Siempre he mantenido que el papel de la universidad no puede ser adaptarse a los cambios o responder a las exigencias de los gobiernos de turno, sino dirigir los cambios necesarios en un sentido ético y estético, que enrumben al país por los caminos de la justicia, la paz y el desarrollo sustentable. Esto requiere una crítica desprejuiciada de toda política sectaria y excluyente, y autocrítica sincera para corregir las propias desviaciones y superar la tentación del acomodo y la rutina. Este es el sentido genuino de la autonomía universitaria que debe convertirse en impulso para la innovación, la recreación permanente y la propia superación, en el horizonte de contribuir cada vez con mayor eficacia a la superación de los problemas.

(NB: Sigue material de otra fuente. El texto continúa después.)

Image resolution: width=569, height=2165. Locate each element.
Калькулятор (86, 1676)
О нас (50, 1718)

No olvidemos que la autonomía universitaria se entendió como la independencia del mundo académico para enseñar e investigar de acuerdo con sus propias convicciones y libre de las presiones del poder político o religioso. Una Universidad sumisa contradice su esencia y niega su razón de ser. Lo mismo que una universidad encerrada en sí misma y de espaldas a la problemática local y nacional. De ahí que hoy debe mantenerse firme y valiente frente a políticas que buscan asfixiarla económicamente para convertirla en un instrumento servil del poder, y debe también entender la crisis como una extraordinaria oportunidad para renovarse y asumir con vigor su papel de promotora de los cambios necesarios y la gestación de profesionales competentes, de gran solidez ética y conciencia solidaria.

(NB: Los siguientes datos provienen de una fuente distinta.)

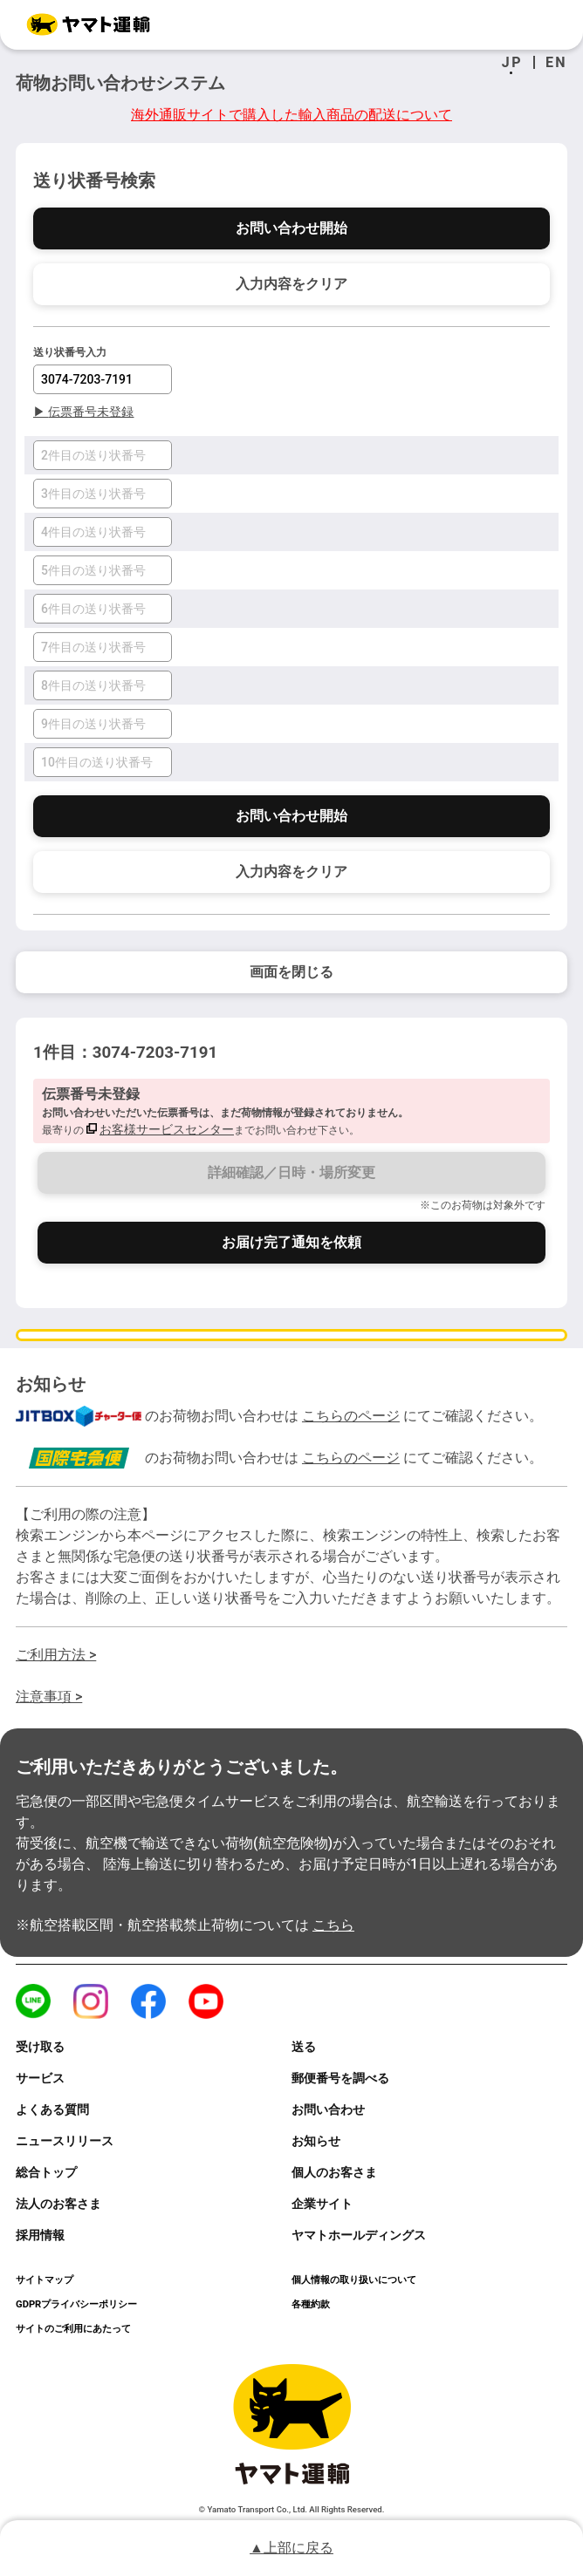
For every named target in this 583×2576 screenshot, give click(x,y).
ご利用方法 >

Por ello, la Universidad no sólo debe resistir, sino que tiene que aprovechar el momento que estamos viviendo como una oportunidad extraordinaria para refundarse y para asumir su misión de vanguardia del pensamiento libre y creativo, lo que va a suponer una universidad más abierta a las necesidades del país y, en consecuencia, que asuma la investigación como la estrategia fundamental para enfrentar y superar los problemas esenciales. Necesitamos universidades que contribuyan al enriquecimiento intelectual, político, económico, social, moral y espiritual, a la producción de soluciones y a la superación de la improductividad, la pobreza y la injusticia.

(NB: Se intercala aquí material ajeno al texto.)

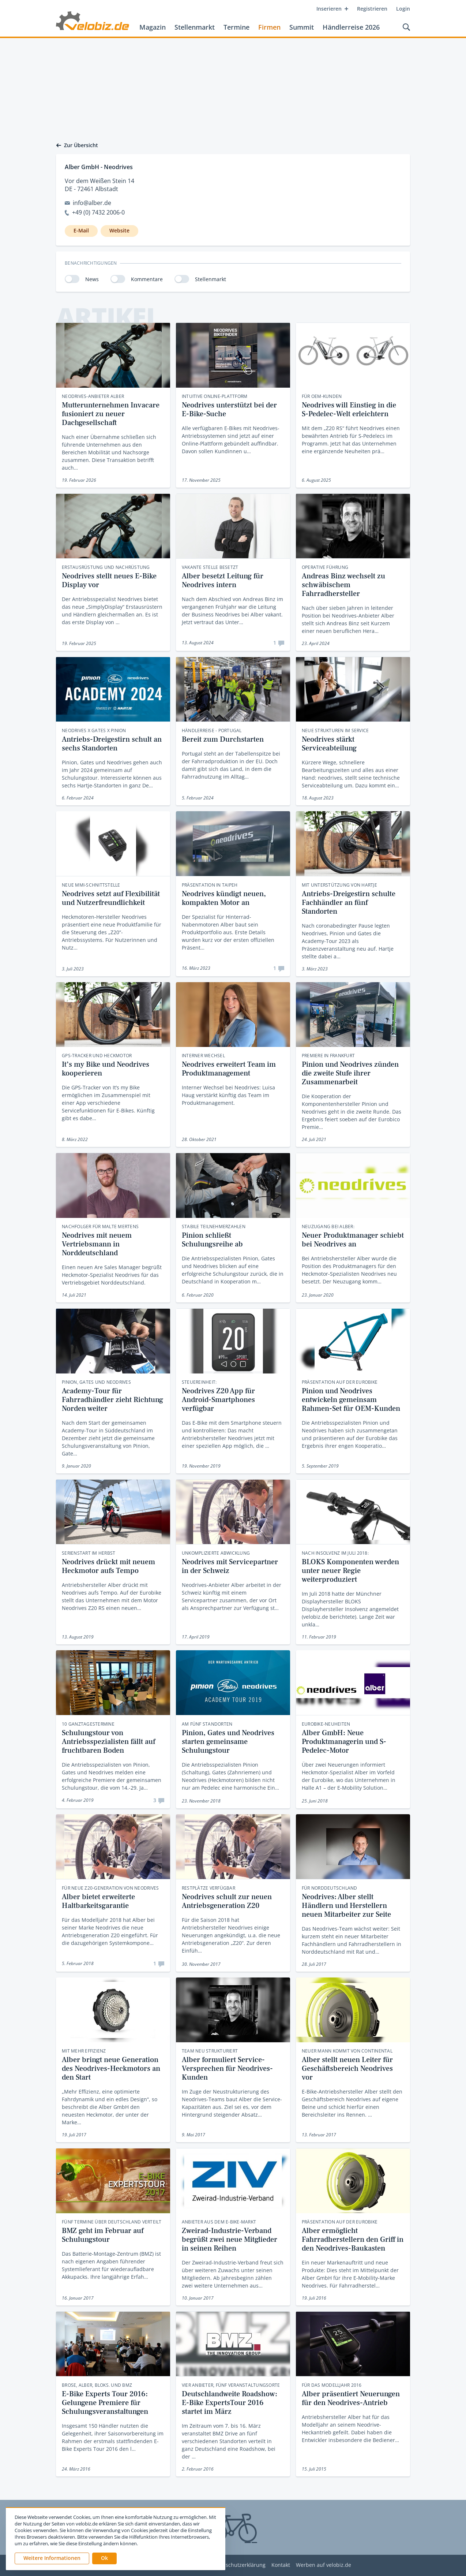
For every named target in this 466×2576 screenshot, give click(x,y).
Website (119, 230)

La gestación de modelos alternativos nunca es fácil y requiere mucha reflexión personal y colectiva, mucha capacidad de innovar y de crear, lo que sólo es posible desde la insatisfacción y la autocrítica que permita superar las deficiencias que se vienen señalando, que tienen que ver fundamentalmente con la rigidez curricular, la pedagogía transmisiva y enciclopédica, el déficit en una verdadera formación integral, y la práctica de la investigación, atrapada en camisas de fuerza metodológicas y que se asume como requisito academicista más que como medio para provocar la cultura de la innovación y resolver problemas esenciales.
Por supuesto, todo esto sólo será posible si los profesores cuentan con un sueldo que les permita vivir dignamente y seguirse formando e investigando sin angustias, para así evitar esa hemorragia de talento humano que está dejando a las universidades sin profesores e incluso sin alumnos. Por ello, el quedarse debe convertirse en una opción militante de trabajar con firmeza por salvar la universidad y salvar al país.